La mujer nos fue dada en primer lugar como amiga, pero no ha resultado ser la compañera que requeríamos. No: no lo ha sido, ya desde el comienzo. ¿Tentaría un amigo y compañero a un hombre a su propia destrucción?, ¿le haría prestar oídos a Satanás?, ¿le haría comer la única cosa, la única, por Dios, la única que les estaba prohibida al hombre y a la propia mujer? ¡Qué generosidad tan grande la de Dios, y qué carga tan pequeña que soportar a cambio de tanta felicidad y alegría! Todo se perdió porque las mujeres nunca se sienten satisfechas, sino que están siempre zumbando en torno a los oídos de los hombres, anhelando todo aquello que no pueden tener. No es de extrañar que incluso los extraviados Jane, que rehúsan representar el mundo en imágenes, representen al demonio mediante una lengua femenina, y la tentación mediante una oreja de varón.

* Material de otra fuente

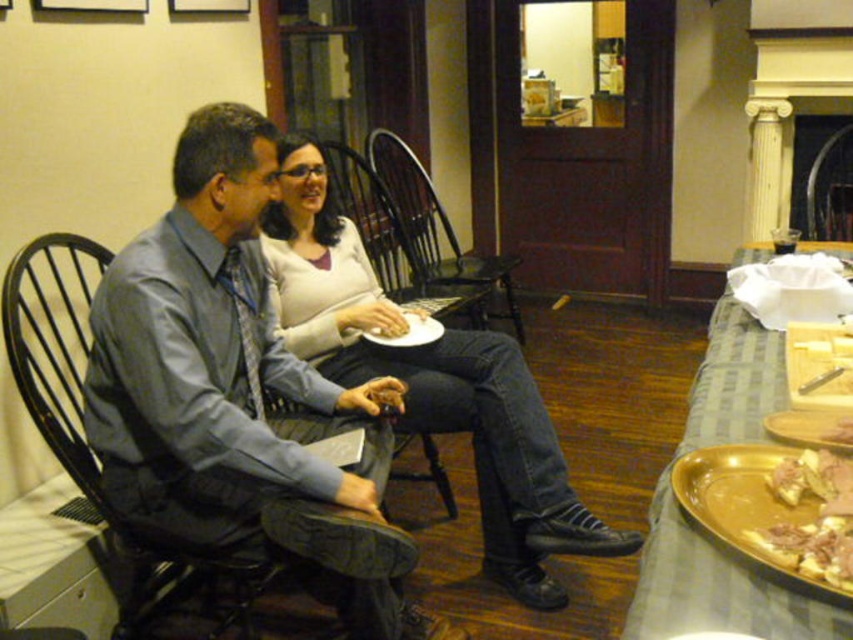 Which is more to the right, black wood chair at center or gold metallic platter at lower right?

gold metallic platter at lower right

Identify the location of black wood chair at center. (437, 230).

You are a GUI agent. You are given a task and a screenshot of the screen. Output one action in this format:
    pyautogui.click(x=<x>, y=<y>)
    Task: Click on the black wood chair at center
    This screenshot has height=640, width=853.
    Given the screenshot: What is the action you would take?
    pyautogui.click(x=437, y=230)

Does black wood chair at left have a lesser width compared to golden brown crispy bread at lower right?

No, black wood chair at left is not thinner than golden brown crispy bread at lower right.

Between point (42, 413) and point (846, 435), which one is positioned behind?

Positioned behind is point (42, 413).

Find the location of a particular element. This screenshot has height=640, width=853. black wood chair at left is located at coordinates (90, 449).

Does matte white sweater at center appear under black wood chair at left?

No.

Is matte white sweater at center to the left of black wood chair at left from the viewer's perspective?

Incorrect, matte white sweater at center is not on the left side of black wood chair at left.

The image size is (853, 640). I want to click on matte white sweater at center, so click(x=430, y=381). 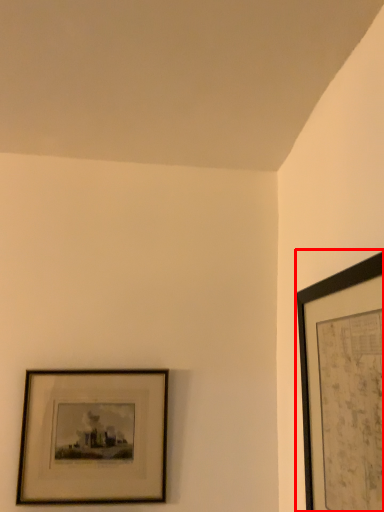 Question: From the image's perspective, what is the correct spatial positioning of picture frame (annotated by the red box) in reference to picture frame?

Choices:
 (A) below
 (B) above

Answer: (B) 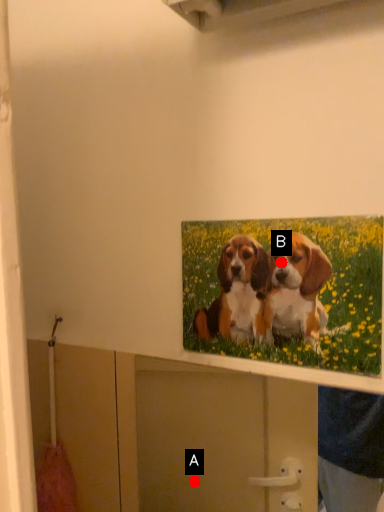 Question: Two points are circled on the image, labeled by A and B beside each circle. Which point is further to the camera?

Choices:
 (A) A is further
 (B) B is further

Answer: (A) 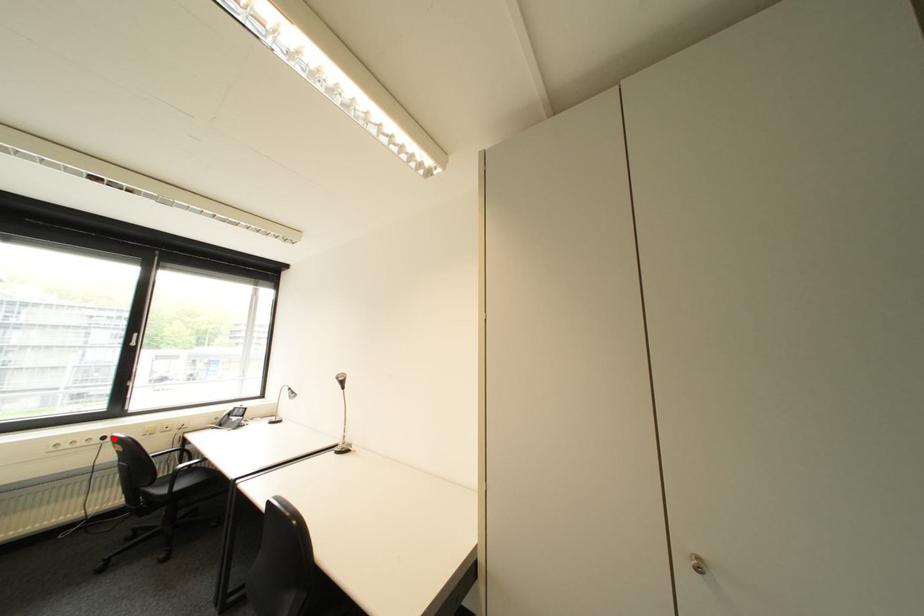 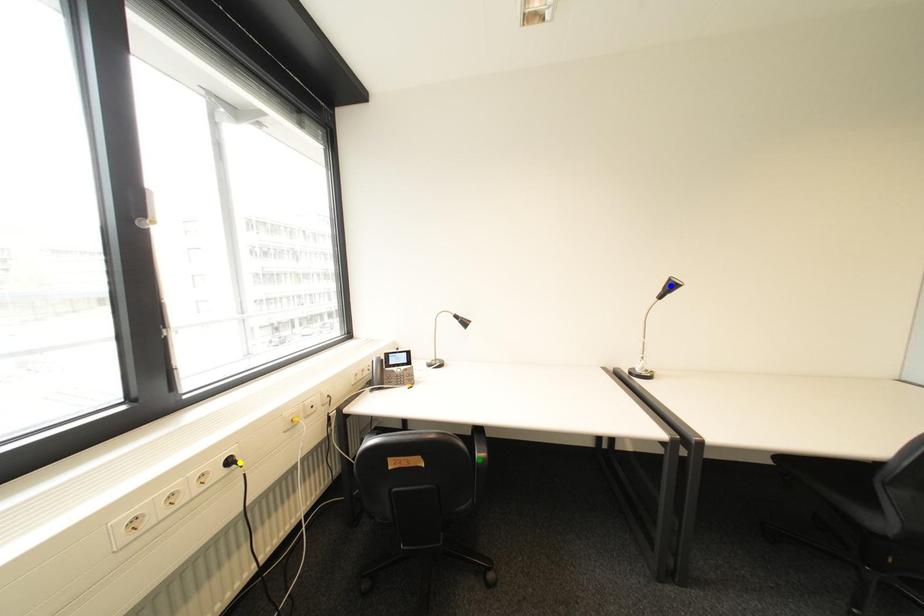 Question: I am providing you with two images of the same scene from different viewpoints. A red point is marked on the first image. You are given multiple points on the second image. In image 2, which mark is for the same physical point as the one in image 1?

Choices:
 (A) blue point
 (B) green point
 (C) yellow point

Answer: (C) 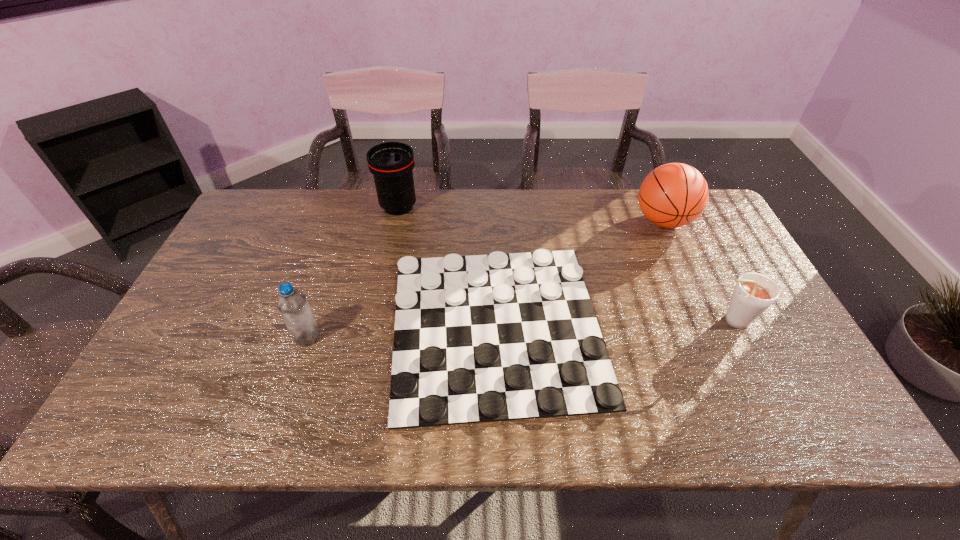 You are a GUI agent. You are given a task and a screenshot of the screen. Output one action in this format:
    pyautogui.click(x=<x>, y=<y>)
    Task: Click on the object that stands as the closest to the shortest object
    
    Given the screenshot: What is the action you would take?
    tap(391, 163)

Identify which object is located as the nearest to the root beer. Please provide its 2D coordinates. Your answer should be formatted as a tuple, i.e. [(x, y)], where the tuple contains the x and y coordinates of a point satisfying the conditions above.

[(673, 195)]

Identify the location of free location that satisfies the following two spatial constraints: 1. on the drink side of the root beer; 2. on the front side of the shortest object. coord(734,326). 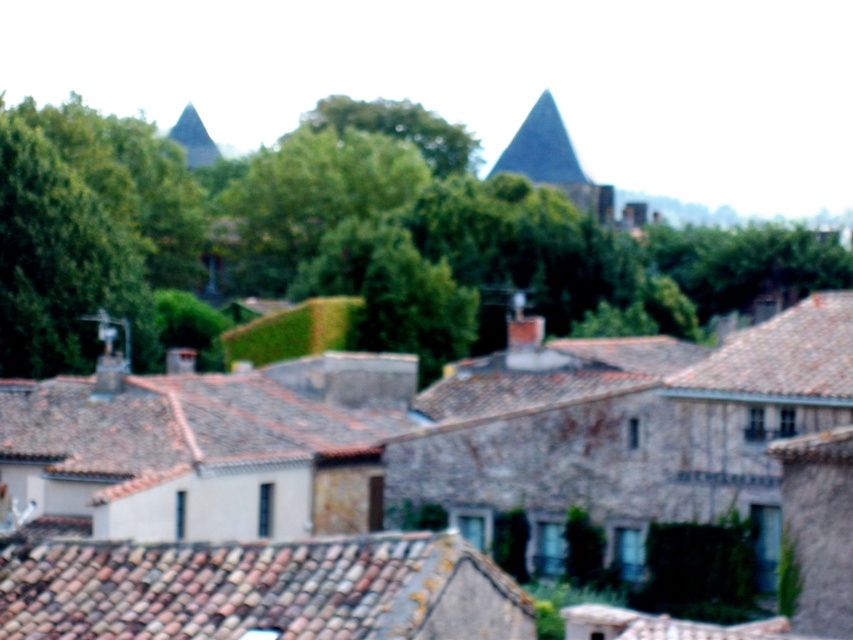 Question: Can you confirm if brown tile roof at lower center is wider than dark gray stone roof at upper center?

Choices:
 (A) no
 (B) yes

Answer: (B)

Question: Which point is closer to the camera?

Choices:
 (A) (355, 593)
 (B) (759, 365)
 (C) (576, 180)

Answer: (A)

Question: Observing the image, what is the correct spatial positioning of brown tile roof at lower center in reference to dark gray stone roof at upper center?

Choices:
 (A) above
 (B) below

Answer: (B)

Question: Among these objects, which one is farthest from the camera?

Choices:
 (A) dark gray stone roof at upper center
 (B) brown tile roof at lower center

Answer: (A)

Question: Considering the real-world distances, which object is closest to the brown tile roof at upper right?

Choices:
 (A) dark gray stone roof at upper center
 (B) brown tile roof at lower center

Answer: (B)

Question: From the image, what is the correct spatial relationship of brown tile roof at lower center in relation to brown tile roof at upper right?

Choices:
 (A) above
 (B) below

Answer: (B) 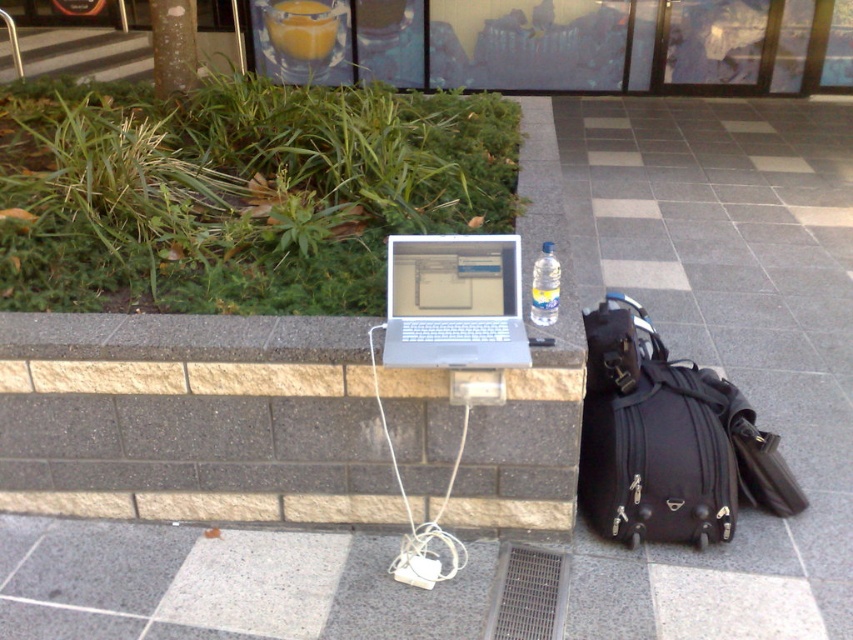 Is gray concrete stairs at upper left bigger than clear plastic bottle at center?

Indeed, gray concrete stairs at upper left has a larger size compared to clear plastic bottle at center.

How far apart are gray concrete stairs at upper left and clear plastic bottle at center?

A distance of 7.05 meters exists between gray concrete stairs at upper left and clear plastic bottle at center.

Who is more distant from viewer, (80, 38) or (544, 317)?

The point (80, 38) is behind.

At what (x,y) coordinates should I click in order to perform the action: click on gray concrete stairs at upper left. Please return your answer as a coordinate pair (x, y). Looking at the image, I should click on (85, 52).

Looking at this image, can you confirm if black fabric backpack at lower right is positioned below silver metallic laptop at center?

Indeed, black fabric backpack at lower right is positioned under silver metallic laptop at center.

Is point (631, 522) less distant than point (457, 321)?

No, it is not.

Locate an element on the screen. black fabric backpack at lower right is located at coordinates (659, 460).

Who is shorter, smooth gray pavement at right or clear plastic bottle at center?

With less height is clear plastic bottle at center.

Does smooth gray pavement at right appear under clear plastic bottle at center?

No.

You are a GUI agent. You are given a task and a screenshot of the screen. Output one action in this format:
    pyautogui.click(x=<x>, y=<y>)
    Task: Click on the smooth gray pavement at right
    The image size is (853, 640).
    Given the screenshot: What is the action you would take?
    pyautogui.click(x=726, y=339) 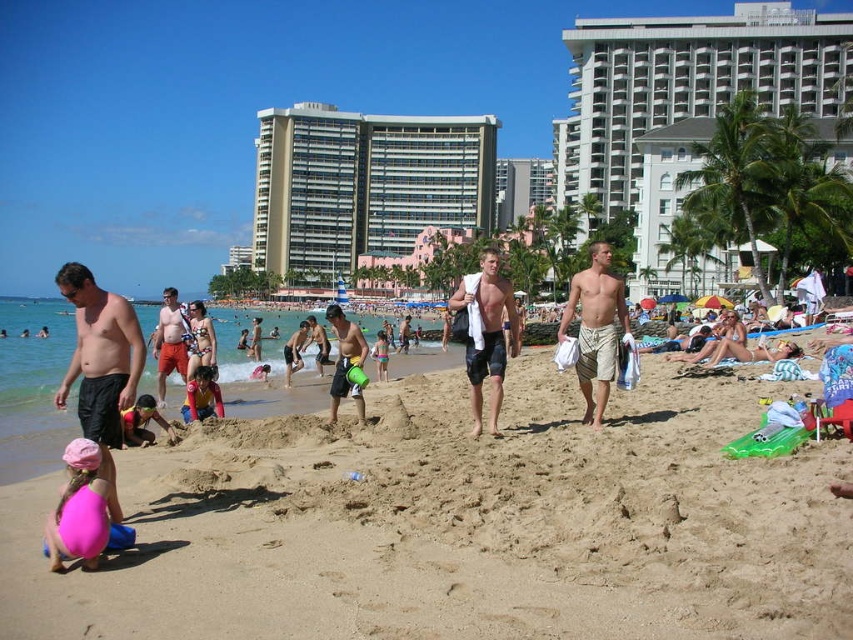 Question: Which point appears farthest from the camera in this image?

Choices:
 (A) (425, 225)
 (B) (733, 596)

Answer: (A)

Question: Does matte black shorts at left appear over matte yellow bucket at center?

Choices:
 (A) no
 (B) yes

Answer: (A)

Question: Is beige textured shorts at center above matte yellow bucket at center?

Choices:
 (A) no
 (B) yes

Answer: (A)

Question: Among these points, which one is nearest to the camera?

Choices:
 (A) (788, 35)
 (B) (199, 484)
 (C) (503, 296)

Answer: (B)

Question: Is white concrete building at upper center positioned at the back of matte red shorts at center?

Choices:
 (A) yes
 (B) no

Answer: (A)

Question: Which object appears closest to the camera in this image?

Choices:
 (A) matte black shorts at left
 (B) beige sandy beach at center
 (C) beige glass building at center
 (D) matte yellow bucket at center

Answer: (B) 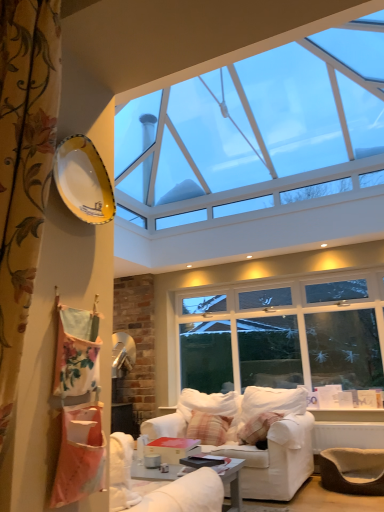 Question: Which is correct: plaid fabric pillow at center is inside yellow glossy plate at upper left, or outside of it?

Choices:
 (A) outside
 (B) inside

Answer: (A)

Question: From their relative heights in the image, would you say plaid fabric pillow at center is taller or shorter than yellow glossy plate at upper left?

Choices:
 (A) short
 (B) tall

Answer: (B)

Question: Which object is positioned closest to the white fabric couch at center?

Choices:
 (A) plaid fabric pillow at center
 (B) floral fabric curtain at left
 (C) transparent glass window at upper center
 (D) yellow glossy plate at upper left
 (E) brown woven armchair at lower right

Answer: (A)

Question: Which object is the closest to the yellow glossy plate at upper left?

Choices:
 (A) brown woven armchair at lower right
 (B) floral fabric curtain at left
 (C) transparent glass window at upper center
 (D) white fabric couch at center
 (E) plaid fabric pillow at center

Answer: (B) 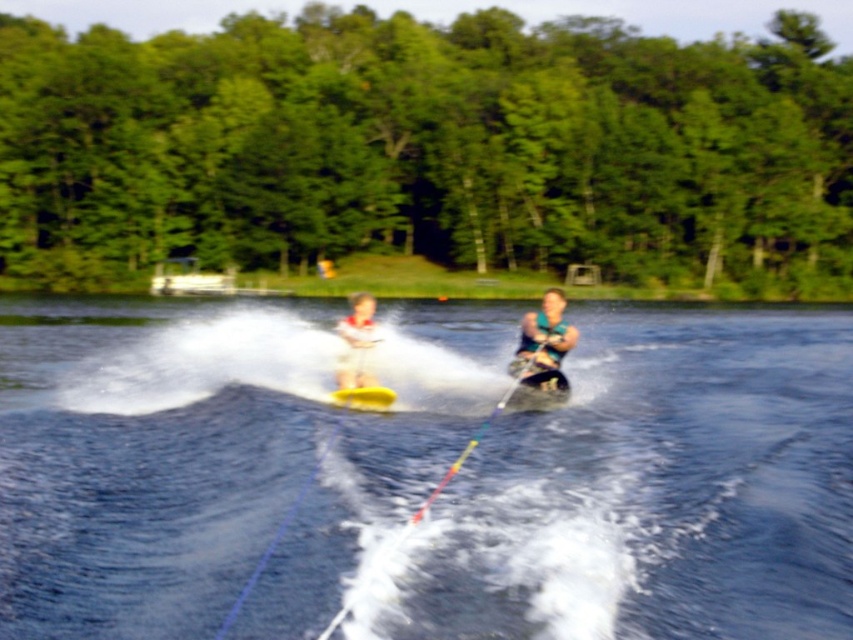 Question: Can you confirm if green leafy trees at upper center is wider than matte green life vest at center?

Choices:
 (A) no
 (B) yes

Answer: (B)

Question: From the image, what is the correct spatial relationship of matte green life vest at center in relation to white matte life vest at center?

Choices:
 (A) below
 (B) above

Answer: (B)

Question: Is white plastic boat at upper center positioned in front of yellow rubber water ski at center?

Choices:
 (A) yes
 (B) no

Answer: (B)

Question: Among these points, which one is farthest from the camera?

Choices:
 (A) coord(167,288)
 (B) coord(224,448)

Answer: (A)

Question: Which point is closer to the camera?

Choices:
 (A) (653, 358)
 (B) (363, 300)
 (C) (543, 320)

Answer: (B)

Question: Which point is farther to the camera?

Choices:
 (A) yellow rubber water ski at center
 (B) white matte life vest at center
 (C) blue water at center
 (D) white plastic boat at upper center

Answer: (D) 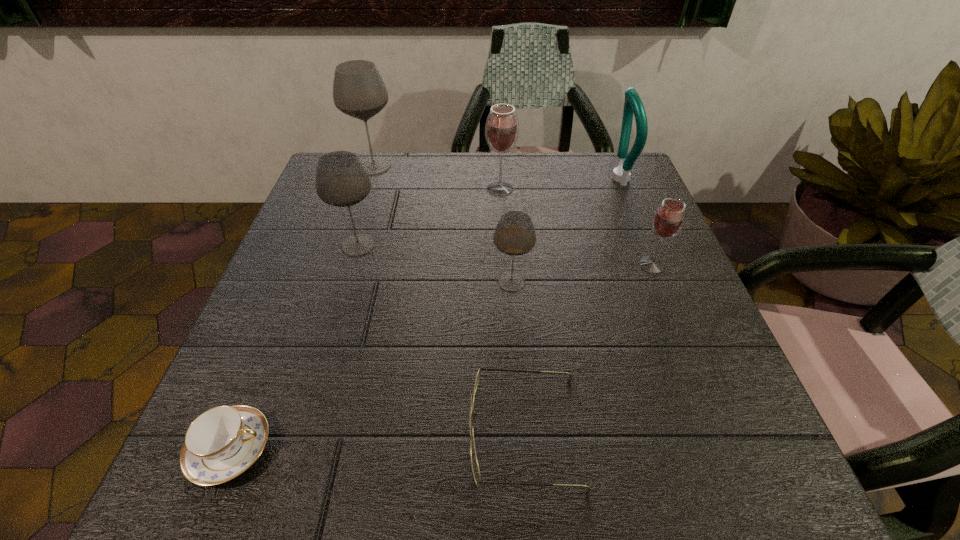 Image resolution: width=960 pixels, height=540 pixels. Find the location of `teacup`. teacup is located at coordinates (x=221, y=443).

Locate an element on the screen. Image resolution: width=960 pixels, height=540 pixels. beige spectacles is located at coordinates (474, 462).

Locate an element on the screen. Image resolution: width=960 pixels, height=540 pixels. free space located 0.340m on the right of the farthest gray wineglass is located at coordinates (526, 166).

In order to click on vacant space situated at the jaws of the green bottle opener in this screenshot , I will do `click(543, 178)`.

The height and width of the screenshot is (540, 960). I want to click on vacant space positioned at the jaws of the green bottle opener, so click(x=489, y=178).

The image size is (960, 540). In order to click on free region located 0.380m at the jaws of the green bottle opener in this screenshot , I will do `click(457, 178)`.

At what (x,y) coordinates should I click in order to perform the action: click on free space located on the right of the left red wineglass. Please return your answer as a coordinate pair (x, y). Image resolution: width=960 pixels, height=540 pixels. Looking at the image, I should click on (612, 188).

Where is `vacant area situated 0.350m on the front of the second biggest gray wineglass`? This screenshot has width=960, height=540. vacant area situated 0.350m on the front of the second biggest gray wineglass is located at coordinates (306, 420).

Identify the location of vacant space located on the right of the smallest gray wineglass. This screenshot has height=540, width=960. (623, 282).

Where is `free space located on the left of the smaller red wineglass`? This screenshot has height=540, width=960. free space located on the left of the smaller red wineglass is located at coordinates (476, 265). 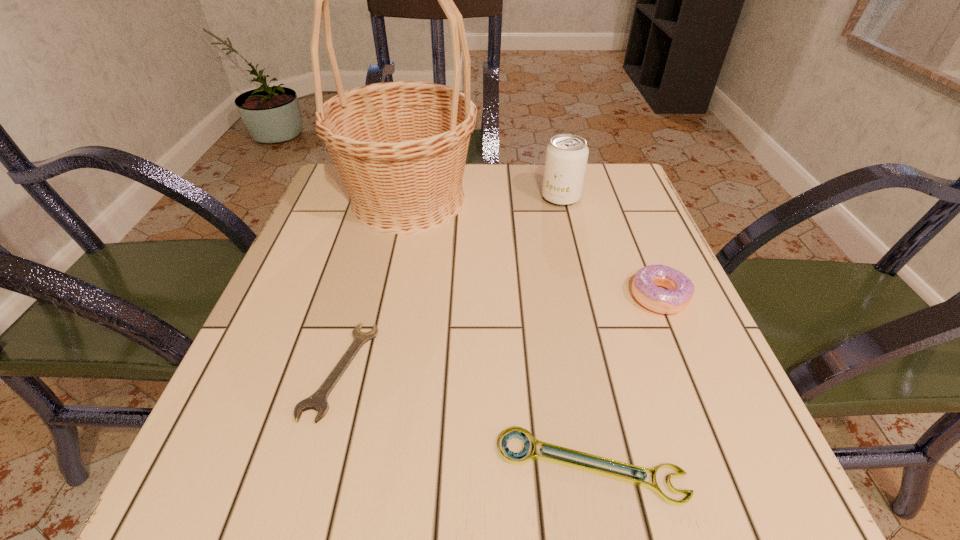 Where is `wrench located at the right edge`? This screenshot has height=540, width=960. wrench located at the right edge is located at coordinates (513, 432).

Locate an element on the screen. This screenshot has width=960, height=540. object that is at the far left corner is located at coordinates click(x=400, y=147).

Identify the location of object present at the far right corner. (566, 157).

Locate an element on the screen. This screenshot has height=540, width=960. object that is at the near right corner is located at coordinates (513, 432).

Locate an element on the screen. The height and width of the screenshot is (540, 960). vacant space at the near edge is located at coordinates (561, 500).

At what (x,y) coordinates should I click in order to perform the action: click on free region at the left edge of the desktop. Please return your answer as a coordinate pair (x, y). Looking at the image, I should click on (324, 228).

Find the location of a particular element. This screenshot has width=960, height=540. vacant space at the right edge of the desktop is located at coordinates (654, 357).

This screenshot has height=540, width=960. Identify the location of free space at the far left corner. (342, 179).

The width and height of the screenshot is (960, 540). Identify the location of vacant region at the far right corner of the desktop. (588, 195).

Where is `empty space that is in between the left wrench and the third farthest object`? The image size is (960, 540). empty space that is in between the left wrench and the third farthest object is located at coordinates (500, 333). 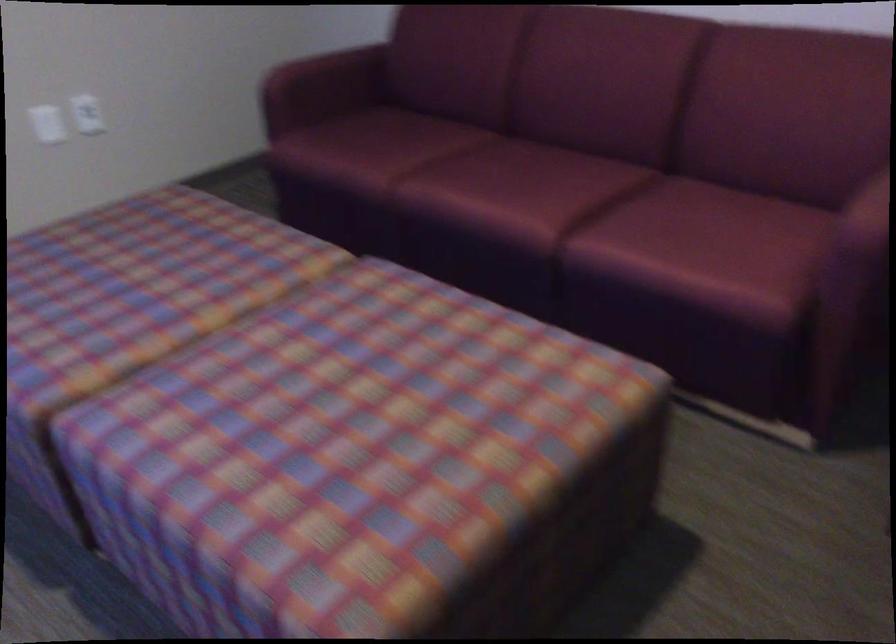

Así pues, las mujeres corrompieron desde el comienzo la amistad que Dios había ordenado que hubiera entre hombres y mujeres. La amistad que nace de la razón ha ardido en llamas y consumido esa razón a causa del deseo de las mujeres. El deseo ha hecho que la amistad se vuelva loca. Hombres y mujeres deberían vivir como esposos y esposas, en armonía y compañerismo, y sin embargo vemos una y otra vez a los hombres, agitados siempre por las mujeres, amar a sus esposas de modo inmoderado. Un amor adecuado toma a la razón como guía y no consentirá ser barrido por el impetuoso deseo. Y así el cuerdo y razonable es corrompido por la mujer, que desea (y he aquí la mayor de las depravaciones) ser amada como si fuera una adúltera. Todos los hombres cometen adulterio con sus propias esposas y no pueden evitar hacerlo así, pues las mujeres no consentirán ser amadas con mesura y razón. El amor hacia ellas es toda su existencia, y en su naturaleza está la incapacidad para tolerar aquello que es moderado o racional. En soledad, el alma del hombre lucha, como la historia ha probado, por liberarse del deseo y elevarse hacia la divinidad. Ninguna mujer permitirá esta salida para el hombre. Para ella, es ella y no Dios quien debería ser el centro de todo.